* **DATASET EXTRACT**:
____

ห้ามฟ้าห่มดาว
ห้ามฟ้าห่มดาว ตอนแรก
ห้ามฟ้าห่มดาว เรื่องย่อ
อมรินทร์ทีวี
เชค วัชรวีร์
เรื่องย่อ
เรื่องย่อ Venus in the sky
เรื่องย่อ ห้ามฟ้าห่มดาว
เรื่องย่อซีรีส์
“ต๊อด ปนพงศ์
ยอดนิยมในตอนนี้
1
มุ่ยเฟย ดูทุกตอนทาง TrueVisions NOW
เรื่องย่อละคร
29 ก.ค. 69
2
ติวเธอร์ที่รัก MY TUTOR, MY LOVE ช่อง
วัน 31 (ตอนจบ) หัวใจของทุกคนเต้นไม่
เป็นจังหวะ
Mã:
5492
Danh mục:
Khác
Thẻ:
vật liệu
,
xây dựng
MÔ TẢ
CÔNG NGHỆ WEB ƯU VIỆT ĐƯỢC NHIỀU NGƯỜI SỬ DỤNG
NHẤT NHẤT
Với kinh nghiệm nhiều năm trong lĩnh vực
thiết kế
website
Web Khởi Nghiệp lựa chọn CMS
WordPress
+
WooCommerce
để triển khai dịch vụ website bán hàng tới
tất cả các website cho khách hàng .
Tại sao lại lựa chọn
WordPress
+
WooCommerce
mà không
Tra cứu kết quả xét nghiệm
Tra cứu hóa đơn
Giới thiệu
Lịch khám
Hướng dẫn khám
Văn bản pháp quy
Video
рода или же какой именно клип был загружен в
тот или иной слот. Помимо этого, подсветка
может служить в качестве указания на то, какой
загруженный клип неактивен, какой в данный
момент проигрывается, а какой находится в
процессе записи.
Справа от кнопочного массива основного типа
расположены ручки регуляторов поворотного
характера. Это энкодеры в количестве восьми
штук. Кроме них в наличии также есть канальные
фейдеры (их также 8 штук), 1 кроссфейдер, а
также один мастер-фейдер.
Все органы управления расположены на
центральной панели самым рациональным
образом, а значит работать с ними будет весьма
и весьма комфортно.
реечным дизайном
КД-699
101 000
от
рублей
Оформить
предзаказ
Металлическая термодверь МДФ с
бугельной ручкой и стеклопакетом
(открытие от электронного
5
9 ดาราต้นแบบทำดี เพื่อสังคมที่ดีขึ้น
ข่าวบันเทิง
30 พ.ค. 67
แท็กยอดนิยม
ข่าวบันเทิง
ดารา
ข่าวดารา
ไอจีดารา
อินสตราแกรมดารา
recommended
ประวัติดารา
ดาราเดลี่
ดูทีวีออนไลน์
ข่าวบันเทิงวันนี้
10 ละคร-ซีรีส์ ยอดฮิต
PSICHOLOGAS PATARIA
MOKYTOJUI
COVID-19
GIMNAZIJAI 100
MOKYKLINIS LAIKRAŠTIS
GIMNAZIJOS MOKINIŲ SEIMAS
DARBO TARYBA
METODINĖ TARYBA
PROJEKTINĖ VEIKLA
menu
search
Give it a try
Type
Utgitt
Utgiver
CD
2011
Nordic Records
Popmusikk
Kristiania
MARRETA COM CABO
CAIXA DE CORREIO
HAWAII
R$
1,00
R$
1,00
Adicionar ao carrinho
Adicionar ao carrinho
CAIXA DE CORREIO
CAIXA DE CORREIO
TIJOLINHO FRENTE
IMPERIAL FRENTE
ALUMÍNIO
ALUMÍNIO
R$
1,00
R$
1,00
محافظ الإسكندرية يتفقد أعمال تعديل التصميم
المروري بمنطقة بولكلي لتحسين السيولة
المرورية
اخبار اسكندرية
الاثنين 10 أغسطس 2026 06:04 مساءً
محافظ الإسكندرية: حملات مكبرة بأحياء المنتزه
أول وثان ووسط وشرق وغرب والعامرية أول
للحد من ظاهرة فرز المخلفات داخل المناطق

____

* **TASK DETAILS**:
Check the listing above for "hàng". Show every line where it turns up.

* **SOLUTION FOR THIS TASK**:
để triển khai dịch vụ website bán hàng tới
tất cả các website cho khách hàng .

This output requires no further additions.